Ihrem Mann Franz und Toni sagte sie jedoch nichts von ihren und Christas Plänen, sondern berichtete nur, dass Martin einverstanden wäre, Toni für ein paar Monate unter seine Fittiche zu nehmen.

"Also, ich tät schon gern zum Onkel gehen", erklärte Toni, ein mittelgroßer hübscher Bursche mit braunen Dackelaugen und halb langen, dunkelblonden Haaren. "Das heißt, wenn's von der Arbeit her geht", setzte er mit einem bangen Seitenblick auf seinen Vater hinzu.

Sepp Firmbeck winkte nur lachend ab. "So wichtig bist du für unseren Hof dann doch noch ned, als dass wir dich ned für ein paar Wochen entbehren könnten. Außerdem lernst du nirgends mehr als beim Martin."

"Ich freue mich riesig." Toni war so aufgeregt, dass er nicht mehr still sitzen konnte.

Sein Vater schüttelte lächelnd den Kopf. "Du kannst jetzt schon einmal mit der Stallarbeit anfangen. Ich komm dann nach." Er wartete, bis Toni verschwunden war, und sah dann seine Frau neugierig an.

"Glaubst du, dass es was wird mit der Christa und dem Martl?"
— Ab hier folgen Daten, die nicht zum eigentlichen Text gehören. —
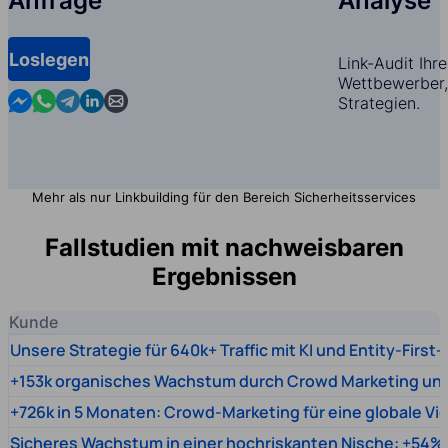
Anfrage
Analyse
Loslegen
Link-Audit Ihr
Wettbewerber,
Contact us in Messenger
Contact us in WhatsApp
Contact us in Telegram
Contact us in Linkedin
Contact us by email
Strategien.
Mehr als nur Linkbuilding für den Bereich Sicherheitsservices
Fallstudien mit nachweisbaren
Ergebnissen
Kunde
Unsere Strategie für 640k+ Traffic mit KI und Entity-First
+153k organisches Wachstum durch Crowd Marketing un
+726k in 5 Monaten: Crowd-Marketing für eine globale Vi
Sicheres Wachstum in einer hochriskanten Nische: +54% 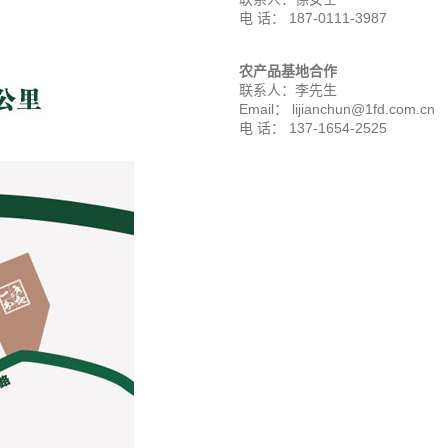
电 话： 187-0111-3987
农产品基地合作
联系人：李先生
Email： lijianchun@1fd.com.cn
电 话： 137-1654-2525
"Freilich. Sonst hätt ich den Plan mit dem Toni doch gar ned erst aufgebracht."

Sepp Firmbeck war nicht so überzeugt wie seine Frau. "Wir dürfen auf alle Fälle dem Toni nix davon sagen. Der wär glatt im Stand, den Martin zu warnen."

"Warnen, vor was?" Alma winkte lachend ab. "Der Martin ist auch bloß ein Mannsbild. Wenn's die Christa halbwegs gescheit anfängt, hat sie ihn schnell am Wickel."
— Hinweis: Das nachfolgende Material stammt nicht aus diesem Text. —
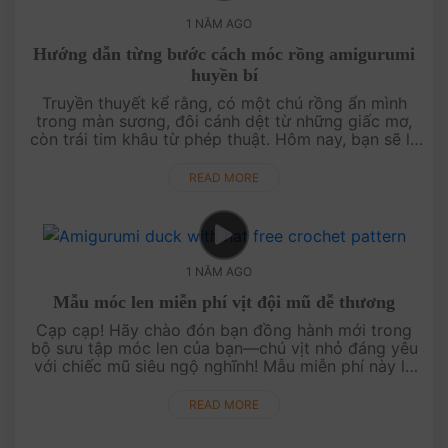
1 NĂM AGO
Hướng dẫn từng bước cách móc rồng amigurumi
huyền bí
Truyền thuyết kể rằng, có một chú rồng ẩn mình
trong màn sương, đôi cánh dệt từ những giấc mơ,
còn trái tim khâu từ phép thuật. Hôm nay, bạn sẽ là
người thêu dệt câu chuyện ấy, từng sợi len, từng mũi
móc. Với ....
READ MORE
1 NĂM AGO
Mẫu móc len miễn phí vịt đội mũ dễ thương
Cạp cạp! Hãy chào đón bạn đồng hành mới trong
bộ sưu tập móc len của bạn—chú vịt nhỏ đáng yêu
với chiếc mũ siêu ngộ nghĩnh! Mẫu miễn phí này là
điểm nhấn hoàn hảo để thêm phần thú vị cho những
dự án của bạn. Kết hợp c....
READ MORE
"Gebe es Gott! Mir schaut der Martl ned so aus, als wenn ihn eine Frau so ohne Weiteres angeln könnt. Der hat seinen eigenen Willen, sag ich dir. Immerhin ist er dein Bruder."

"Was soll denn das schon wieder heißen?", fragte Alma mit gerunzelter Stirn.
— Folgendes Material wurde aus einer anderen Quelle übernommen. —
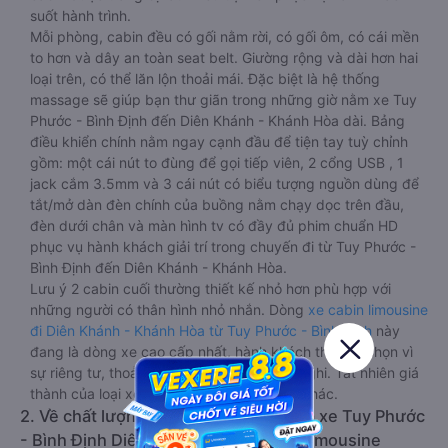
suốt hành trình.
Mỗi phòng, cabin đều có gối nằm rời, có gối ôm, có cái mền
to hơn và dây an toàn seat belt. Giường rộng và dài hơn hai
loại trên, có thể lăn lộn thoải mái. Đặc biệt là hệ thống
massage sẽ giúp bạn thư giãn trong những giờ nằm xe Tuy
Phước - Bình Định đến Diên Khánh - Khánh Hòa dài. Bảng
điều khiển chính nằm ngay cạnh đầu để tiện tay tuỳ chỉnh
gồm: một cái nút to đùng để gọi tiếp viên, 2 cổng USB , 1
jack cắm 3.5mm và 3 cái nút có biểu tượng nguồn dùng để
tắt/mở dàn đèn chính của buồng nằm chạy dọc trên đầu,
đèn dưới chân và màn hình tv có đầy đủ phim chuẩn HD
phục vụ hành khách giải trí trong chuyến đi từ Tuy Phước -
Bình Định đến Diên Khánh - Khánh Hòa.
Lưu ý 2 cabin cuối thường thiết kế nhỏ hơn phù hợp với
những người có thân hình nhỏ nhắn. Dòng
xe cabin limousine
đi Diên Khánh - Khánh Hòa từ Tuy Phước - Bình Định
này
đang là dòng xe cao cấp nhất, hành khách thường chọn vì
sự riêng tư, thoải mái, sang trọng và tiện nghi. Tất nhiên giá
thành của loại xe này sẽ cao hơn các loại khác.
2. Về chất lượng, review, đánh giá nhà xe Tuy Phước
- Bình Định Diên Khánh - Khánh Hòa limousine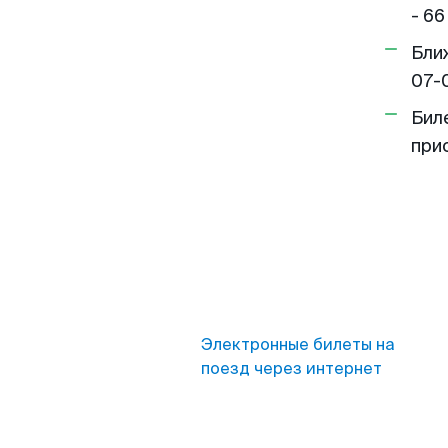
- 66
Бли
07-
Бил
при
Электронные билеты на
поезд через интернет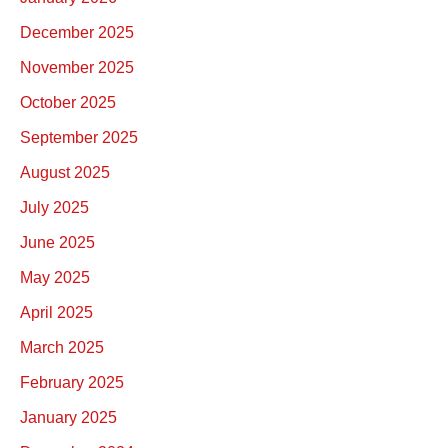
December 2025
November 2025
October 2025
September 2025
August 2025
July 2025
June 2025
May 2025
April 2025
March 2025
February 2025
January 2025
"Dass du genau die Frau bist, die ich haben hab wollen." Sepp drückte sie kurz an sich und küsste sie in den Nacken.

Alma quietschte auf und rieb dann über seine stachelige Wange. Es stimmte schon, dass sie ein wenig herrisch veranlagt war und sich nicht die Butter vom Brot nehmen ließ, dachte sie lächelnd. Ihr Mann war fast das Gegenteil. Er hatte eine fast magische Hand, was das Vieh und den Feldbau betraf, war aber dabei so gutmütig, dass fast jeder mit ihm Schlitten fahren konnte. Ihre Schwiegereltern hatten sie nicht zuletzt wegen ihrer Durchsetzungsfähigkeit gern auf dem Hof gesehen.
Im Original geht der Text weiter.